Artémis II marque un tournant historique pour la conquête spatiale, en partant faire le tour de la Lune. En attendant les futurs pas de l’humanité sur la Lune, voici 5 films incontournables qui racontent, avec un réalisme saisissant, la grande épopée de la NASA et de ses astronautes.

Wiseman, Glover, Koch et Hansen. Ces quatre noms s’apprêtent à rentrer dans l’histoire de la conquête spatiale américaine avec le départ de la mission Artémis II dans la nuit du 1ᵉʳ au 2 avril 2026. Ce sont en effet les premiers à repartir à l’assaut de la Lune, à bord de la capsule Orion, plus de cinquante ans après la dernière expédition (Apollo 17 en 1972).

Et dans quelques années, peut-être que l’on racontera leur histoire à travers un biopic dont Hollywood a le secret.
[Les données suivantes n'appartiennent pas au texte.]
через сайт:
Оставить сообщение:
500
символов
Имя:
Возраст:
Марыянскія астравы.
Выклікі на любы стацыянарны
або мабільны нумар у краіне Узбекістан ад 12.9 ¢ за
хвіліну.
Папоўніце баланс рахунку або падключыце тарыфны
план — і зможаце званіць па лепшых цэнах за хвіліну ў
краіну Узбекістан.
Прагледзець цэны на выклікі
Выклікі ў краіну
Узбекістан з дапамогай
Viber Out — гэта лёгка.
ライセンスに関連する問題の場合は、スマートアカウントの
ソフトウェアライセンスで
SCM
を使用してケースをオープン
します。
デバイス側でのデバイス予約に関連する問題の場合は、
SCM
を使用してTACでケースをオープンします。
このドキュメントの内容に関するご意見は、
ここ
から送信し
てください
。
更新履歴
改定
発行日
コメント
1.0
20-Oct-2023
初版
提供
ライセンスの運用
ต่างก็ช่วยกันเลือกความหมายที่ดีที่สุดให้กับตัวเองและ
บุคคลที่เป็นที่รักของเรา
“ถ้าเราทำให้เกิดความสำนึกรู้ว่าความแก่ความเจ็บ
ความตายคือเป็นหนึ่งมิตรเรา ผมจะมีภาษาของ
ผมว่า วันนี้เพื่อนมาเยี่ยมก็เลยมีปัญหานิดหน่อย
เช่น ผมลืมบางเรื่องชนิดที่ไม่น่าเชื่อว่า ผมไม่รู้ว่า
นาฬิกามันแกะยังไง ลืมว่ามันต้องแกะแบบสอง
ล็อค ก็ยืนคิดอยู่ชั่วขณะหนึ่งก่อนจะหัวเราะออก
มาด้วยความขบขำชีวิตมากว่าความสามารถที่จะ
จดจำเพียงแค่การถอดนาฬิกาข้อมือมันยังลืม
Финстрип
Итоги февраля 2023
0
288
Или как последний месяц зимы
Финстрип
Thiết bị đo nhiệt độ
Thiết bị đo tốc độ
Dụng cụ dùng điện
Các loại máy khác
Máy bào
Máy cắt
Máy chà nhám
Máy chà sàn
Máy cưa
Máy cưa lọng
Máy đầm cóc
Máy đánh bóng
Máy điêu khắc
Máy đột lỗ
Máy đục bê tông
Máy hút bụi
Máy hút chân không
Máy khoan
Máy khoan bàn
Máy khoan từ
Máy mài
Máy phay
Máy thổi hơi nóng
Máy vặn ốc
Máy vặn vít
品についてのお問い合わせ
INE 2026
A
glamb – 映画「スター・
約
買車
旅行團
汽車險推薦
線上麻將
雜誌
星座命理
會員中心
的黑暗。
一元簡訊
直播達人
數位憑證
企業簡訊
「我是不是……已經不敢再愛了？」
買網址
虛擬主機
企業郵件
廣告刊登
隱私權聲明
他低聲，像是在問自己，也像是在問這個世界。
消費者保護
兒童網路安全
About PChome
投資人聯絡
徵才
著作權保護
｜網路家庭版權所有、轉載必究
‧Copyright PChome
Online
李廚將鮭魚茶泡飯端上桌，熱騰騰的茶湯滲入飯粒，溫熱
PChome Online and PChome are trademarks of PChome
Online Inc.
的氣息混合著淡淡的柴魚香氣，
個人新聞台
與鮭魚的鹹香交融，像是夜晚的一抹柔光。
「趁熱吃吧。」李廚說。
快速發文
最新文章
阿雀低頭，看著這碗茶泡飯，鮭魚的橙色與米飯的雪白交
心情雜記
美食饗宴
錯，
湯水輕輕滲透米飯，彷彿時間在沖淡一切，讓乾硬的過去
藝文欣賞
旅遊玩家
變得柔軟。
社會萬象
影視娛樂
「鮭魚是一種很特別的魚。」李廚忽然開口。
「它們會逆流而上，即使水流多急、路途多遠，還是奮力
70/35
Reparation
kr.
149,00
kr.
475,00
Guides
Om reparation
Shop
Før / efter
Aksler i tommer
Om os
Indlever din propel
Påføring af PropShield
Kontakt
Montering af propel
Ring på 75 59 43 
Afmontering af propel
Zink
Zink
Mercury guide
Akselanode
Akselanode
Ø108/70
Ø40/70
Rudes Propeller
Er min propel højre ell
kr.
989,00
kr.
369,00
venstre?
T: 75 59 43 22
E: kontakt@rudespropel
Après tout, l’industrie du cinéma raffole de ces épopées spatiales, qui sont tantôt héroïques, tantôt tragiques, et qui racontent aussi un pan de l’histoire de l’agence spatiale américaine (NASA) et de ses grands programmes.

En attendant un éventuel portage sur grand écran, un coup d’œil dans le rétroviseur du septième art offre aux cinéphiles quelques belles productions à découvrir ou à revoir. Cette liste ne se prétend pas exhaustive. Elle entend par ailleurs se limiter à des longs-métrages réalistes et historiques. Exit donc les Interstellar, Gravity, Seul sur Mars ou Armageddon.
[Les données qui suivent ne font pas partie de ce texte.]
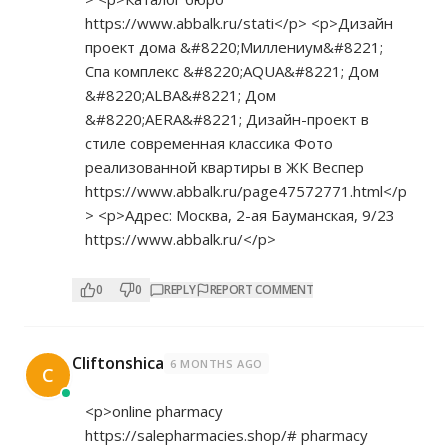
https://www.abbalk.ru/stati</p>
<p>Дизайн
проект дома &#8220;Миллениум&#8221;
Спа комплекс &#8220;AQUA&#8221; Дом
&#8220;ALBA&#8221; Дом
&#8220;AERA&#8221; Дизайн-проект в
стиле современная классика Фото
реализованной квартиры в ЖК Веспер
https://www.abbalk.ru/page47572771.html</p
>
<p>Адрес: Москва, 2-ая Бауманская, 9/23
https://www.abbalk.ru/</p>
0
0
REPLY
REPORT COMMENT
Cliftonshica
6 MONTHS AGO
C
<p>online pharmacy
https://salepharmacies.shop/#
pharmacy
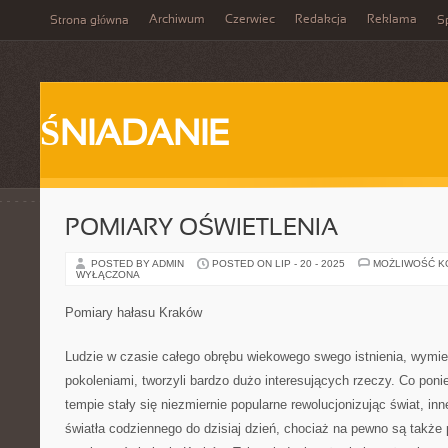
Archiwum
Czerwiec
Redakcja
Reklama
Strona główna
Sp
ŚNIADANIE
POMIARY OŚWIETLENIA
POSTED BY ADMIN
POSTED ON LIP - 20 - 2025
MOŻLIWOŚĆ 
WYŁĄCZONA
Pomiary hałasu Kraków
Ludzie w czasie całego obrębu wiekowego swego istnienia, wymie
pokoleniami, tworzyli bardzo dużo interesujących rzeczy. Co pon
tempie stały się niezmiernie popularne rewolucjonizując świat, inn
światła codziennego do dzisiaj dzień, chociaż na pewno są także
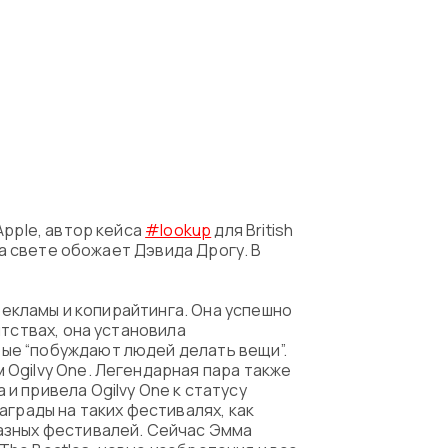
Apple, автор кейса
#lookup
для British
на свете обожает Дэвида Дрогу. В
рекламы и копирайтинга. Она успешно
тствах, она установила
ые “побуждают людей делать вещи”.
Ogilvy One. Легендарная пара также
 привела Ogilvy One к статусу
аграды на таких фестивалях, как
азных фестивалей. Сейчас Эмма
Apollo 13 (1995), de Ron Howard

« Houston, nous avons eu un problème. » Sans aucun doute l’une des phrases les plus célèbres de la conquête spatiale. L’une des plus alarmantes aussi, car tout aurait pu très mal tourner : lorsque Jack Swigert la prononce, l’équipage engagé dans la mission Apollo 13 (forcément…) ne connaît pas encore l’ampleur du problème : l’explosion d’un réservoir d’oxygène pendant le trajet vers la Lune.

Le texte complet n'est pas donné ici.